[[ EXCERPTED DATA open ]]

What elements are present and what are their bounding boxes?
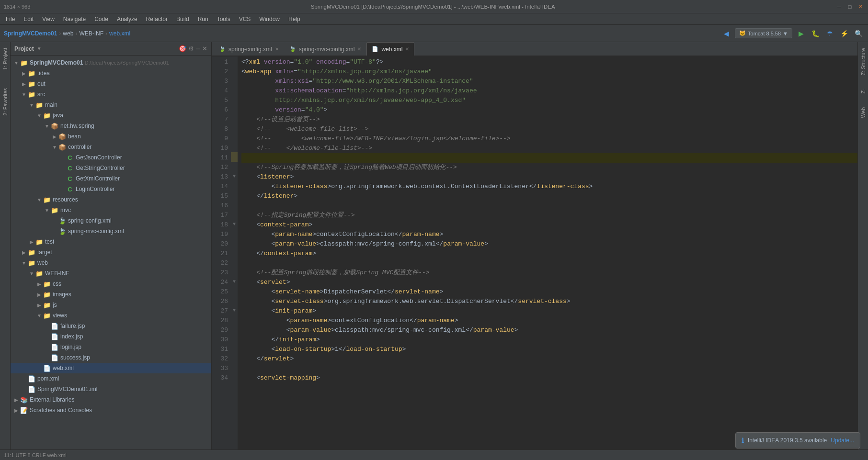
fold-18[interactable]: ▼ (233, 222, 236, 227)
tree-label-springconfig: spring-config.xml (68, 217, 112, 224)
tree-arrow-loginjsp (43, 345, 51, 350)
tree-label-test: test (45, 238, 54, 245)
tree-item-login[interactable]: C LoginController (11, 184, 211, 194)
tree-item-loginjsp[interactable]: 📄 login.jsp (11, 342, 211, 352)
breadcrumb-web[interactable]: web (63, 30, 73, 37)
coverage-button[interactable]: ☂ (824, 28, 835, 39)
menubar-item-build[interactable]: Build (172, 15, 193, 23)
notification-update-link[interactable]: Update... (831, 437, 854, 444)
tab-close-spring-mvc-config[interactable]: ✕ (357, 46, 361, 52)
tree-item-main[interactable]: ▼ 📁 main (11, 100, 211, 110)
tree-item-css[interactable]: ▶ 📁 css (11, 279, 211, 289)
tree-item-images[interactable]: ▶ 📁 images (11, 289, 211, 300)
tree-item-bean[interactable]: ▶ 📦 bean (11, 131, 211, 142)
search-button[interactable]: 🔍 (853, 28, 864, 39)
project-tab[interactable]: 1: Project (1, 44, 10, 74)
tree-item-src[interactable]: ▼ 📁 src (11, 89, 211, 100)
code-editor[interactable]: 12345 678910 1112131415 1617181920 21222… (212, 56, 857, 460)
tree-item-resources[interactable]: ▼ 📁 resources (11, 194, 211, 205)
tree-item-root[interactable]: ▼ 📁 SpringMVCDemo01 D:\IdeaProjects\Spri… (11, 57, 211, 68)
menubar-item-refactor[interactable]: Refactor (142, 15, 171, 23)
breadcrumb-file[interactable]: web.xml (109, 30, 130, 37)
tree-item-scratches[interactable]: ▶ 📝 Scratches and Consoles (11, 405, 211, 415)
tree-item-js[interactable]: ▶ 📁 js (11, 300, 211, 310)
sidebar-collapse-icon[interactable]: ─ (196, 45, 200, 52)
sidebar-settings-icon[interactable]: ⚙ (188, 45, 194, 52)
tree-item-nethwspring[interactable]: ▼ 📦 net.hw.spring (11, 121, 211, 131)
tree-arrow-webinf: ▼ (28, 271, 35, 276)
tab-web-xml[interactable]: 📄 web.xml ✕ (366, 42, 414, 56)
menubar-item-code[interactable]: Code (91, 15, 112, 23)
tree-item-failurejsp[interactable]: 📄 failure.jsp (11, 321, 211, 331)
tree-item-webinf[interactable]: ▼ 📁 WEB-INF (11, 268, 211, 279)
tab-spring-config[interactable]: 🍃 spring-config.xml ✕ (214, 42, 284, 56)
tab-spring-mvc-config[interactable]: 🍃 spring-mvc-config.xml ✕ (284, 42, 367, 56)
tree-item-java[interactable]: ▼ 📁 java (11, 110, 211, 121)
tree-item-ext[interactable]: ▶ 📚 External Libraries (11, 394, 211, 405)
fold-13[interactable]: ▼ (233, 174, 236, 179)
tab-close-web-xml[interactable]: ✕ (405, 46, 409, 52)
tree-label-js: js (53, 302, 57, 308)
debug-button[interactable]: 🐛 (810, 28, 821, 39)
tree-item-successjsp[interactable]: 📄 success.jsp (11, 352, 211, 363)
menubar-item-edit[interactable]: Edit (20, 15, 37, 23)
menubar-item-vcs[interactable]: VCS (235, 15, 255, 23)
tree-item-views[interactable]: ▼ 📁 views (11, 310, 211, 321)
tomcat-selector[interactable]: 🐱 Tomcat 8.5.58 ▼ (735, 28, 792, 38)
menubar-item-help[interactable]: Help (285, 15, 304, 23)
code-line-26: <servlet-class>org.springframework.web.s… (241, 297, 857, 306)
tree-item-controller[interactable]: ▼ 📦 controller (11, 142, 211, 152)
menubar-item-navigate[interactable]: Navigate (59, 15, 90, 23)
tree-item-getstring[interactable]: C GetStringController (11, 163, 211, 173)
menubar-item-tools[interactable]: Tools (213, 15, 234, 23)
minimize-button[interactable]: ─ (835, 3, 843, 11)
idea-folder-icon: 📁 (28, 69, 35, 77)
main-area: 1: Project 2: Favorites Project ▼ 🎯 ⚙ ─ … (0, 42, 868, 460)
menubar-item-run[interactable]: Run (194, 15, 212, 23)
tree-item-webxml[interactable]: 📄 web.xml (11, 363, 211, 373)
tree-item-getjson[interactable]: C GetJsonController (11, 152, 211, 163)
left-side-tabs: 1: Project 2: Favorites (0, 42, 11, 460)
web-tab[interactable]: Web (859, 103, 868, 122)
breadcrumb-project[interactable]: SpringMVCDemo01 (4, 30, 57, 37)
tree-item-mvc[interactable]: ▼ 📁 mvc (11, 205, 211, 215)
tree-item-web[interactable]: ▼ 📁 web (11, 258, 211, 268)
sidebar-dropdown-icon[interactable]: ▼ (37, 46, 42, 51)
tree-item-springconfig[interactable]: 🍃 spring-config.xml (11, 215, 211, 226)
maximize-button[interactable]: □ (846, 3, 854, 11)
tree-item-out[interactable]: ▶ 📁 out (11, 79, 211, 89)
profile-button[interactable]: ⚡ (838, 28, 850, 39)
fold-27[interactable]: ▼ (233, 308, 236, 313)
tree-label-getjson: GetJsonController (76, 154, 122, 161)
tab-close-spring-config[interactable]: ✕ (275, 46, 279, 52)
menubar-item-analyze[interactable]: Analyze (113, 15, 141, 23)
navigate-back-button[interactable]: ◀ (720, 28, 732, 39)
tree-item-indexjsp[interactable]: 📄 index.jsp (11, 331, 211, 342)
tree-item-idea[interactable]: ▶ 📁 .idea (11, 68, 211, 79)
tree-item-target[interactable]: ▶ 📁 target (11, 247, 211, 258)
tree-label-webxml: web.xml (53, 365, 74, 371)
tree-item-iml[interactable]: 📄 SpringMVCDemo01.iml (11, 384, 211, 394)
z-minus-tab[interactable]: Z- (859, 85, 868, 97)
fold-24[interactable]: ▼ (233, 279, 236, 284)
tree-item-pom[interactable]: 📄 pom.xml (11, 373, 211, 384)
js-icon: 📁 (43, 301, 51, 309)
sidebar-close-icon[interactable]: ✕ (202, 45, 207, 52)
structure-tab[interactable]: Z: Structure (859, 44, 868, 79)
menubar-item-file[interactable]: File (2, 15, 19, 23)
springmvcconfig-icon: 🍃 (58, 227, 66, 235)
favorites-tab[interactable]: 2: Favorites (1, 84, 10, 119)
java-folder-icon: 📁 (43, 112, 51, 119)
breadcrumb-webinf[interactable]: WEB-INF (79, 30, 103, 37)
close-button[interactable]: ✕ (857, 3, 864, 11)
run-button[interactable]: ▶ (795, 28, 807, 39)
code-content[interactable]: <?xml version="1.0" encoding="UTF-8"?> <… (238, 56, 857, 460)
tab-bar: 🍃 spring-config.xml ✕ 🍃 spring-mvc-confi… (212, 42, 857, 56)
tab-label-spring-config: spring-config.xml (228, 46, 272, 53)
tree-item-springmvcconfig[interactable]: 🍃 spring-mvc-config.xml (11, 226, 211, 236)
tree-item-test[interactable]: ▶ 📁 test (11, 236, 211, 247)
menubar-item-view[interactable]: View (38, 15, 58, 23)
sidebar-locate-icon[interactable]: 🎯 (179, 45, 186, 52)
tree-item-getxml[interactable]: C GetXmlController (11, 173, 211, 184)
menubar-item-window[interactable]: Window (255, 15, 284, 23)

[[ EXCERPTED DATA closed ]]

*YOUR OBJECTIVE*:
Copy every record exactly, leaving the pictures out.

*THE COMPLETED TASK*:
What elements are present and what are their bounding boxes?
fold-18[interactable]: ▼ (233, 222, 236, 227)
tree-label-springconfig: spring-config.xml (68, 217, 112, 224)
tree-arrow-loginjsp (43, 345, 51, 350)
tree-label-test: test (45, 238, 54, 245)
tree-item-login[interactable]: C LoginController (11, 184, 211, 194)
tree-item-loginjsp[interactable]: 📄 login.jsp (11, 342, 211, 352)
breadcrumb-web[interactable]: web (63, 30, 73, 37)
coverage-button[interactable]: ☂ (824, 28, 835, 39)
menubar-item-build[interactable]: Build (172, 15, 193, 23)
notification-update-link[interactable]: Update... (831, 437, 854, 444)
tab-close-spring-mvc-config[interactable]: ✕ (357, 46, 361, 52)
tree-item-main[interactable]: ▼ 📁 main (11, 100, 211, 110)
tree-item-css[interactable]: ▶ 📁 css (11, 279, 211, 289)
tree-item-images[interactable]: ▶ 📁 images (11, 289, 211, 300)
tree-item-bean[interactable]: ▶ 📦 bean (11, 131, 211, 142)
search-button[interactable]: 🔍 (853, 28, 864, 39)
project-tab[interactable]: 1: Project (1, 44, 10, 74)
tree-item-src[interactable]: ▼ 📁 src (11, 89, 211, 100)
code-editor[interactable]: 12345 678910 1112131415 1617181920 21222… (212, 56, 857, 460)
tree-item-resources[interactable]: ▼ 📁 resources (11, 194, 211, 205)
tree-item-root[interactable]: ▼ 📁 SpringMVCDemo01 D:\IdeaProjects\Spri… (11, 57, 211, 68)
menubar-item-refactor[interactable]: Refactor (142, 15, 171, 23)
breadcrumb-file[interactable]: web.xml (109, 30, 130, 37)
tree-item-scratches[interactable]: ▶ 📝 Scratches and Consoles (11, 405, 211, 415)
tree-item-js[interactable]: ▶ 📁 js (11, 300, 211, 310)
sidebar-collapse-icon[interactable]: ─ (196, 45, 200, 52)
sidebar-settings-icon[interactable]: ⚙ (188, 45, 194, 52)
tree-item-nethwspring[interactable]: ▼ 📦 net.hw.spring (11, 121, 211, 131)
tree-arrow-webinf: ▼ (28, 271, 35, 276)
tab-web-xml[interactable]: 📄 web.xml ✕ (366, 42, 414, 56)
menubar-item-code[interactable]: Code (91, 15, 112, 23)
tree-item-failurejsp[interactable]: 📄 failure.jsp (11, 321, 211, 331)
tree-item-webinf[interactable]: ▼ 📁 WEB-INF (11, 268, 211, 279)
tab-spring-config[interactable]: 🍃 spring-config.xml ✕ (214, 42, 284, 56)
tab-spring-mvc-config[interactable]: 🍃 spring-mvc-config.xml ✕ (284, 42, 367, 56)
tree-item-java[interactable]: ▼ 📁 java (11, 110, 211, 121)
tree-item-ext[interactable]: ▶ 📚 External Libraries (11, 394, 211, 405)
fold-13[interactable]: ▼ (233, 174, 236, 179)
tab-close-web-xml[interactable]: ✕ (405, 46, 409, 52)
tree-label-js: js (53, 302, 57, 308)
debug-button[interactable]: 🐛 (810, 28, 821, 39)
tree-item-successjsp[interactable]: 📄 success.jsp (11, 352, 211, 363)
menubar-item-edit[interactable]: Edit (20, 15, 37, 23)
menubar-item-vcs[interactable]: VCS (235, 15, 255, 23)
tree-item-views[interactable]: ▼ 📁 views (11, 310, 211, 321)
tomcat-selector[interactable]: 🐱 Tomcat 8.5.58 ▼ (735, 28, 792, 38)
menubar-item-help[interactable]: Help (285, 15, 304, 23)
code-line-26: <servlet-class>org.springframework.web.s… (241, 297, 857, 306)
tree-item-controller[interactable]: ▼ 📦 controller (11, 142, 211, 152)
menubar-item-navigate[interactable]: Navigate (59, 15, 90, 23)
tree-item-getstring[interactable]: C GetStringController (11, 163, 211, 173)
menubar-item-tools[interactable]: Tools (213, 15, 234, 23)
minimize-button[interactable]: ─ (835, 3, 843, 11)
idea-folder-icon: 📁 (28, 69, 35, 77)
main-area: 1: Project 2: Favorites Project ▼ 🎯 ⚙ ─ … (0, 42, 868, 460)
menubar-item-run[interactable]: Run (194, 15, 212, 23)
tree-item-webxml[interactable]: 📄 web.xml (11, 363, 211, 373)
tree-item-getjson[interactable]: C GetJsonController (11, 152, 211, 163)
left-side-tabs: 1: Project 2: Favorites (0, 42, 11, 460)
web-tab[interactable]: Web (859, 103, 868, 122)
breadcrumb-project[interactable]: SpringMVCDemo01 (4, 30, 57, 37)
tree-item-mvc[interactable]: ▼ 📁 mvc (11, 205, 211, 215)
tree-item-web[interactable]: ▼ 📁 web (11, 258, 211, 268)
sidebar-dropdown-icon[interactable]: ▼ (37, 46, 42, 51)
tree-item-springconfig[interactable]: 🍃 spring-config.xml (11, 215, 211, 226)
maximize-button[interactable]: □ (846, 3, 854, 11)
tree-item-out[interactable]: ▶ 📁 out (11, 79, 211, 89)
profile-button[interactable]: ⚡ (838, 28, 850, 39)
fold-27[interactable]: ▼ (233, 308, 236, 313)
tree-label-getjson: GetJsonController (76, 154, 122, 161)
tab-close-spring-config[interactable]: ✕ (275, 46, 279, 52)
menubar-item-analyze[interactable]: Analyze (113, 15, 141, 23)
navigate-back-button[interactable]: ◀ (720, 28, 732, 39)
tree-item-indexjsp[interactable]: 📄 index.jsp (11, 331, 211, 342)
tree-item-idea[interactable]: ▶ 📁 .idea (11, 68, 211, 79)
tree-item-target[interactable]: ▶ 📁 target (11, 247, 211, 258)
tree-label-webxml: web.xml (53, 365, 74, 371)
tree-item-iml[interactable]: 📄 SpringMVCDemo01.iml (11, 384, 211, 394)
z-minus-tab[interactable]: Z- (859, 85, 868, 97)
fold-24[interactable]: ▼ (233, 279, 236, 284)
tree-item-pom[interactable]: 📄 pom.xml (11, 373, 211, 384)
js-icon: 📁 (43, 301, 51, 309)
sidebar-close-icon[interactable]: ✕ (202, 45, 207, 52)
structure-tab[interactable]: Z: Structure (859, 44, 868, 79)
menubar-item-file[interactable]: File (2, 15, 19, 23)
springmvcconfig-icon: 🍃 (58, 227, 66, 235)
favorites-tab[interactable]: 2: Favorites (1, 84, 10, 119)
java-folder-icon: 📁 (43, 112, 51, 119)
breadcrumb-webinf[interactable]: WEB-INF (79, 30, 103, 37)
close-button[interactable]: ✕ (857, 3, 864, 11)
run-button[interactable]: ▶ (795, 28, 807, 39)
code-content[interactable]: <?xml version="1.0" encoding="UTF-8"?> <… (238, 56, 857, 460)
tab-bar: 🍃 spring-config.xml ✕ 🍃 spring-mvc-confi… (212, 42, 857, 56)
tab-label-spring-config: spring-config.xml (228, 46, 272, 53)
tree-item-springmvcconfig[interactable]: 🍃 spring-mvc-config.xml (11, 226, 211, 236)
tree-item-test[interactable]: ▶ 📁 test (11, 236, 211, 247)
menubar-item-view[interactable]: View (38, 15, 58, 23)
sidebar-locate-icon[interactable]: 🎯 (179, 45, 186, 52)
tree-item-getxml[interactable]: C GetXmlController (11, 173, 211, 184)
menubar-item-window[interactable]: Window (255, 15, 284, 23)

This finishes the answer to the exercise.